**Your goal**.
Once the images are set aside, return every entry exactly.

------ Data for this task ------

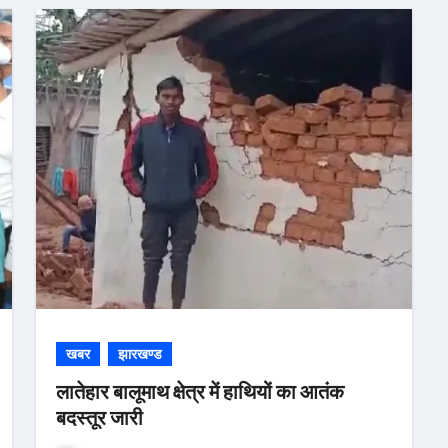
खबर
झारखण्ड
लातेहार बालूमाथ क्षेत्र में हाथियों का आतंक
बदस्तूर जारी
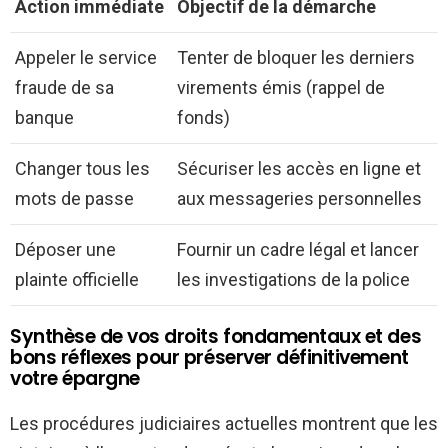
Action immédiate
Objectif de la démarche
Appeler le service
Tenter de bloquer les derniers
fraude de sa
virements émis (rappel de
banque
fonds)
Changer tous les
Sécuriser les accès en ligne et
mots de passe
aux messageries personnelles
Déposer une
Fournir un cadre légal et lancer
plainte officielle
les investigations de la police
Synthèse de vos droits fondamentaux et des
bons réflexes pour préserver définitivement
votre épargne
Les procédures judiciaires actuelles montrent que les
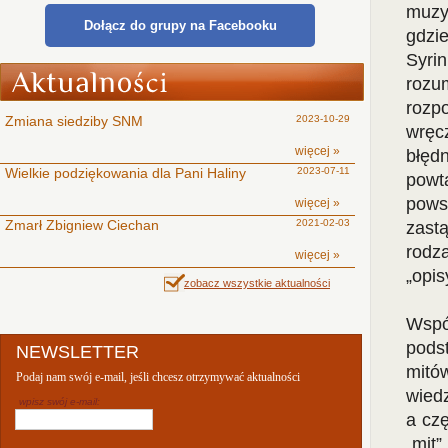
muzy
Dołącz do grupy na Facebooku
gdzi
Syri
rozu
rozpo
Zmiana siedziby SNM
2023-10-29
wręc
więcej »
błęd
Wielkie podziękowania dla Pani Haliny
2023-07-11
powt
pows
więcej »
Zmarł Zbigniew Ciechan
2021-02-03
zast
rodza
więcej »
„opis
zobacz wszystkie aktualności
Wspó
pods
NEWSLETTER
mitó
Podaj nam swój e-mail, jeśli chcesz otrzymywać aktualności
wiedz
wpisz swój e-mail:
a czę
„mit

------

**Result for this exercise**.
खबर
झारखण्ड
लातेहार बालूमाथ क्षेत्र में हाथियों का आतंक
बदस्तूर जारी
Action immédiate
Objectif de la démarche
Appeler le service
Tenter de bloquer les derniers
fraude de sa
virements émis (rappel de
banque
fonds)
Changer tous les
Sécuriser les accès en ligne et
mots de passe
aux messageries personnelles
Déposer une
Fournir un cadre légal et lancer
plainte officielle
les investigations de la police
Synthèse de vos droits fondamentaux et des
bons réflexes pour préserver définitivement
votre épargne
Les procédures judiciaires actuelles montrent que les
muzy
Dołącz do grupy na Facebooku
gdzi
Syri
rozu
rozpo
Zmiana siedziby SNM
2023-10-29
wręc
więcej »
błęd
Wielkie podziękowania dla Pani Haliny
2023-07-11
powt
pows
więcej »
Zmarł Zbigniew Ciechan
2021-02-03
zast
rodza
więcej »
„opis
zobacz wszystkie aktualności
Wspó
pods
NEWSLETTER
mitó
Podaj nam swój e-mail, jeśli chcesz otrzymywać aktualności
wiedz
wpisz swój e-mail:
a czę
„mit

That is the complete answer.